Raymond Domenech lors d'une conférence de presse, le 8 septembre 2009 à Belgrade (Serbie). (FRANCK FIFE / AFP)

2010 : 30-6-1 = 23

"Les Guignols de l'info" font dire à Domenech : "Pourquoi une liste de 30 ? Pour faire chier les journalistes." S'abritant derrière une règle de la Fifa, le sélectionneur retarde le plus possible l'échéance pour livrer sa liste définitive : d'abord 30, puis 24, puis 23 joueurs pour le Mondial en Afrique du Sud. Une stratégie de diversion, alliée à la personnalité controversée de Domenech, qui fait presque autant parler que l'absence de Karim Benzema. La suite, on la connaît.

2012 : 12+15-1-1-2 = 23

Laurent Blanc s'en va et laisse un vide dans l'encadrement des Bleus. (FRANCK FIFE / AFP)

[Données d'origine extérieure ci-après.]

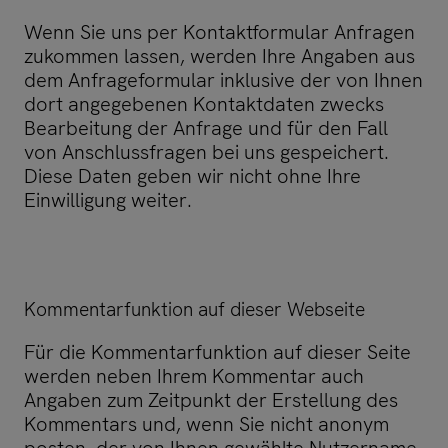
Wenn Sie uns per Kontaktformular Anfragen
zukommen lassen, werden Ihre Angaben aus
dem Anfrageformular inklusive der von Ihnen
dort angegebenen Kontaktdaten zwecks
Bearbeitung der Anfrage und für den Fall
von Anschlussfragen bei uns gespeichert.
Diese Daten geben wir nicht ohne Ihre
Einwilligung weiter.
Kommentarfunktion auf dieser Webseite
Für die Kommentarfunktion auf dieser Seite
werden neben Ihrem Kommentar auch
Angaben zum Zeitpunkt der Erstellung des
Kommentars und, wenn Sie nicht anonym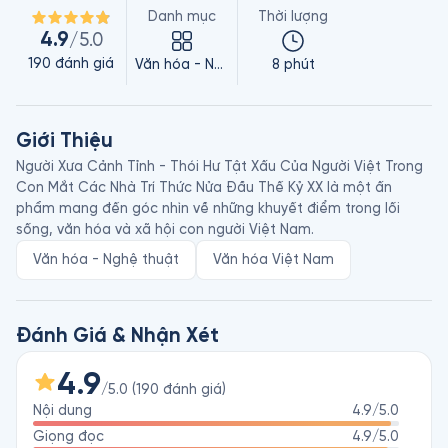
Danh mục
Thời lượng
4.9
/5.0
190
đánh giá
Văn hóa - Nghệ thuật
8 phút
Giới Thiệu
Người Xưa Cảnh Tỉnh - Thói Hư Tật Xấu Của Người Việt Trong 
Con Mắt Các Nhà Trí Thức Nửa Đầu Thế Kỷ XX là một ấn 
phẩm mang đến góc nhìn về những khuyết điểm trong lối 
Văn hóa - Nghệ thuật
Văn hóa Việt Nam
Đánh Giá & Nhận Xét
4.9
/5.0
(
190
đánh giá
)
Nội dung
4.9
/5.0
Giọng đọc
4.9
/5.0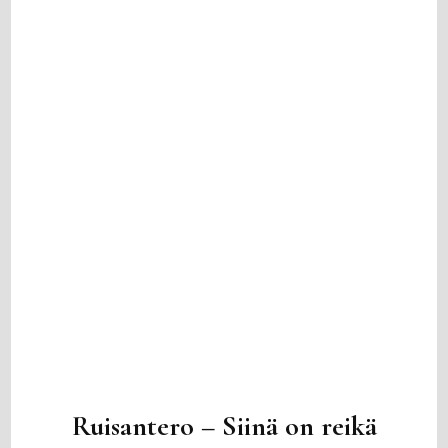
Ruisantero – Siinä on reikä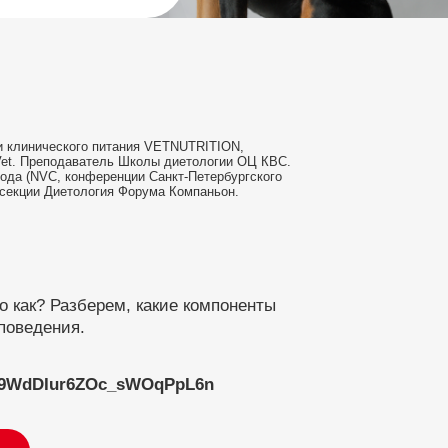
 и клинического питания VETNUTRITION,
 Vet. Преподаватель Школы диетологии ОЦ КВС.
ода (NVC, конференции Санкт-Петербургского
 секции Диетология Форума Компаньон.
о как? Разберем, какие компоненты
поведения.
HdO9WdDIur6ZOc_sWOqPpL6n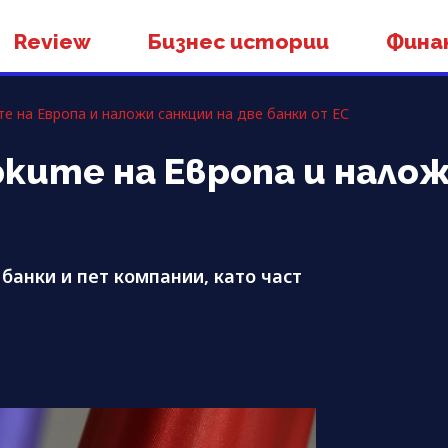
Review
Бизнес истории
Фина
е на Европа и наложи санкции на две банки от ЕС
ките на Европа и налож
банки и пет компании, като част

Laurent Blanc, fragilisé par la non-reconduction de son contrat et les rumeurs insistantes qui envoient Didier Deschamps et Paul Le Guen à la tête des Bleus, présente d'abord une liste de 12 joueurs évoluant à l'étranger, puis 15 autres joueurs de Ligue 1 une semaine après. Le sélectionneur s'explique dans L'Equipe "Si je fais deux listes, ce n'est pas par plaisir mais parce que les championnats ne finissent pas en même temps." Avant l'Euro en Pologne et en Ukraine, il réduira la liste des 27 à 23 en se séparant des blessés et Yoann Gourcuff, coupable de ne pas avoir assez blagué avec les autres joueurs lors du stage de pré-compétition au Touquet, indique Le Parisien.

2014 : 30-7 = 23

Pour la première fois depuis seize ans, l'annonce de la liste se fait sans psychodrame dans l'opinion. Chez les proches de joueurs, en revanche... L'absence de Samir Nasri, sacré champion d'Angleterre quelques jours plus tôt, vaut en effet au sélectionneur un tweet agressif de la compagne du milieu mancunien, Anara Atanes : "Fuck France and fuck Deschamps ! What a shit manager !" Avant de qualifier l'Hexagone de "pays de racistes". Ce tweet, supprimé depuis, lui vaudra des poursuites judiciaires, qui n'ont rien donné à ce jour.

Face à la polémique, le joueur doit jouer les médiateurs sur le réseau social : "Anara, ne t'énerve pas. La vie est parfois injuste mais tu dois l'accepter et faire avec", écrit-il à l'adresse de sa petite amie.

Ce qui parait au premier abord comme une tuile – la blessure de Franck Ribéry s'avère une bénédiction pour l'équipe de France, qui reconquiert l'opinion en pratiquant un jeu attractif. Des joueurs émergent, comme Pogba et Griezmann. Ils sont toujours les têtes d'affiche des Bleus pour la campagne de 2016.

Alors, tellement français, le principe de liste élargie ? Non. En 1998, l'année même de l'affaire Jacquet, d'autres sélections, et pas des moindres, dont celles de l'Angleterre ou de la Belgique, avaient été annoncées en version élargie avant d'être rabotées à l'approche de la compétition. En 2010, l'Allemagne et l'Italie avaient donné une liste de 30 comme Domenech. Pour l'Euro 2012, le sélectionneur néerlandais a annoncé une pré-liste XXL de 36 joueurs. En 1978, la Fifa avait carrément exigé de tous les pays engagés une liste de 40 joueurs que les sélectionneurs devaient écrémer peu avant le Mondial argentin.